Tout amateur appliqué élèvera aisément quelques moutons d’Ouessant. Toutefois, cet animal facilement qualifié de rustique, exige des soins élémentaires qui méritent d’être signalés.

Le mouton est un ruminant grégaire qui déteste la solitude. Il faut donc commencer par un couple au moins.

Ce couple de moutons d’Ouessant évoluera sur au moins un quart d’hectare, moins pour ménager la pousse de l’herbe que pour permettre les galopades autour du pré dont raffolent ces moutons. En maîtrisant bien les conditions d’élevage, on peut élever dans les régions les plus propices jusqu’à 18 brebis d’Ouessant à l’hectare (exemple extrême pris dans l’Ouest français, en zone de bocage, avec pluviométrie de 850 mm/an et sol profond, argileux).

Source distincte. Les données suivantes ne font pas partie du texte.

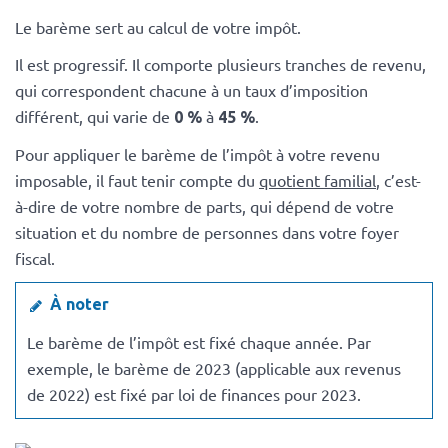
Le barème sert au calcul de votre impôt.
Il est progressif. Il comporte plusieurs tranches de revenu,
qui correspondent chacune à un taux d’imposition
différent, qui varie de
à
.
0 %
45 %
Pour appliquer le barème de l’impôt à votre revenu
imposable, il faut tenir compte du
quotient familial
, c’est-
à-dire de votre nombre de parts, qui dépend de votre
situation et du nombre de personnes dans votre foyer
fiscal.
À noter
Le barème de l’impôt est fixé chaque année. Par
exemple, le barème de 2023 (applicable aux revenus
de 2022) est fixé par loi de finances pour 2023.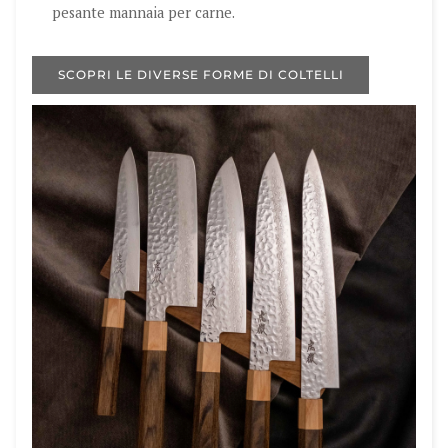
pesante mannaia per carne.
SCOPRI LE DIVERSE FORME DI COLTELLI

Lorsque le troupeau s’agrandit il y a lieu de prévoir plusieurs mâles, donc plusieurs enclos.

Un grillage à moutons de 0.80 cm à 1 m de hauteur, surmonté de deux rangs de barbelés, prémunira de l’intrusion des chiens errants (disposition moins nécessaire à la campagne qu’en région périurbaine où la divagation des chiens est plus fréquente). Il ne faut pas oublier de protéger la fragile écorce des très jeunes arbres dont raffolent les moutons.

Un abri défendra du soleil et des intempéries. Si les moutons ne craignent pas les températures négatives d’un hiver sec, ils deviennent sensibles dès qu’il y a de la pluie ou de l’humidité.

L’entrée de l’abri s’opposera aux vents dominants et restera libre. On envisagera une ou deux cases pour retenir un animal malade ou une jeune mère qui refuserait son agneau. Avec du pain sec ou quelques granulés, on habitue les animaux à entrer sans crainte dans cette bergerie pour mieux les enfermer en cas de nécessité. Le stockage du foin s’effectuera en hauteur, par exemple sur des palettes, pour éviter tout contact avec la terre. Des bidons métalliques qui résistent aux rongeurs stockeront les granulés.

Au mur s’accrochera le râtelier. Les auges seront, elles aussi, solidement fixées. Quant à l’abreuvoir, placé dans la bergerie, il ne gèlera qu’exceptionnellement.

Un peu de paille fraîche étalée régulièrement terminera la « maison  » des moutons.

3 réflexions au sujet de « Les prés et l’abri : »

  1. Je viens d’être victime d’une attaque de chiens errants. 7 brebis tuées et 13 en piteux état. 5 chiens… le propriétaire est identifié (ouf !)
    Je suis de l’ouest lyonnais, pas de loups mais que de chiens !
    Un grillage et 2 rangs de barbelés pour arrêter les chiens ! Soyons sérieux !

    • J’ai aussi eu une attaque des chiens, un labrador beige (!) avec un golden retriever. Ils ont affranchi mon clôture d’ursus 1m avec les deux fils barbelés au-dessus. J’ai vu l’attaque, sorti ma maison et les arrêté mais ils ont tue un agneau avant. Toutes les races de chiens peuvent être dangereux pour nos moutons!